La Comisión Europea (CE) propuso hoy limitar el uso de biocombustibles producidos a partir de cultivos por el impacto que tienen en el medio ambiente y porque provocan un aumento de los precios de los alimentos, una iniciativa que los ecologistas consideran insuficiente.

"La propuesta no es perfecta, pero es muy importante que nos aseguremos de que, en el futuro, los biocombustibles serán más sostenibles", señaló hoy la comisaria de Acción por el Clima, Connie Hedegaard, en conferencia de prensa.

El objetivo de la iniciativa es fomentar el desarrollo de biocombustibles alternativos a partir de materia prima no alimentaria, como desechos o paja, que emitan menos gases de efecto invernadero que los combustibles fósiles y que no interfieren en la producción de alimentos.

La Unión Europea (UE) se marcó el objetivo de que en 2020 el 10 % de los combustibles que se usen para el transporte procederán de fuentes renovables, lo que supone recurrir a los biocarburantes.

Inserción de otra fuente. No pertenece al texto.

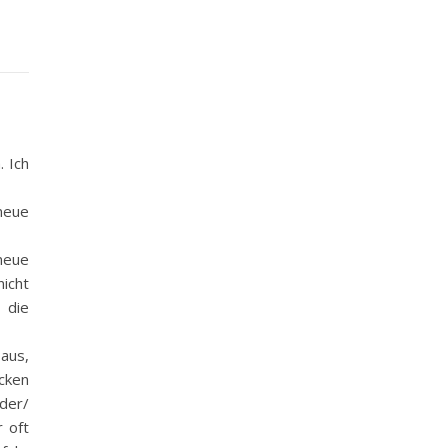
. Ich
neue
neue
icht
 die
 aus,
cken
der/
 oft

La propuesta de la Comisión establece que solo la mitad de ese 10 % proceda de biocombustibles de cultivos (como el maíz, el trigo, la remolacha o la colza, entre otros), mientras que el restante 5 % deberá ser cubierto con biocarburantes de segunda generación, es decir, los fabricados a partir de residuos y mediante otras fuentes alternativas.

El objetivo es reducir el impacto medioambiental que tienen los biocombustibles hechos con cultivos, ya que su producción provoca la desaparición de superficies forestales o agrícolas, con lo que se favorece el cambio climático.

La propuesta comunitaria tiene en cuenta el efecto de la reconversión de tierras -el llamado "uso indirecto de la tierra"- de modo que se calculará su impacto en relación al aumento de los gases de efecto invernadero en la atmósfera.

La CE también plantea incrementar al 60 % el umbral mínimo de reducción de las emisiones de gases de efecto invernadero de las nuevas instalaciones de producción de biocombustibles.

Todas estas medidas son, a juicio del comisario europeo de Energía, Günther Oettinger, una "puerta abierta" para los biocombustibles alternativos.

Hedegaard, por su parte, negó que la propuesta vaya a "matar" a la industria de los biocombustibles, ya que ofrece incentivos al sector para renovarse.

Los grupos ecologistas dieron la bienvenida a estas medidas, que ahora tienen que ser negociadas con el Parlamento Europeo y con los Veintisiete, aunque las criticaron por insuficientes.

Greenpeace consideró que la iniciativa "hará poco para solucionar el problema", ya que permitirá que se sigan usando biocombustibles altamente contaminantes, mientras que el Fondo Mundial para la Naturaleza (WWF, por su sigla en inglés) la calificó de "medida a medias" por no calcular de una manera más exhaustiva el impacto medioambiental de esta fuente de energía.

Otras organizaciones como "Amigos de la Tierra UE" instó a la Comisión a "poner fin a esta locura de la quema de alimentos", una posición compartida por otras ONG como ActionAid, Oxfam y la alianza internacional de agencias católicas para el desarrollo (CISJE), que abogaron por la prohibición total de los biocombustibles originarios de cultivos.

Por su parte, la ONG Transport & Environment recalcó que la industria del biocombustible podrá mantener los empleos y rentabilizar las inversiones realizadas si se reconvierten.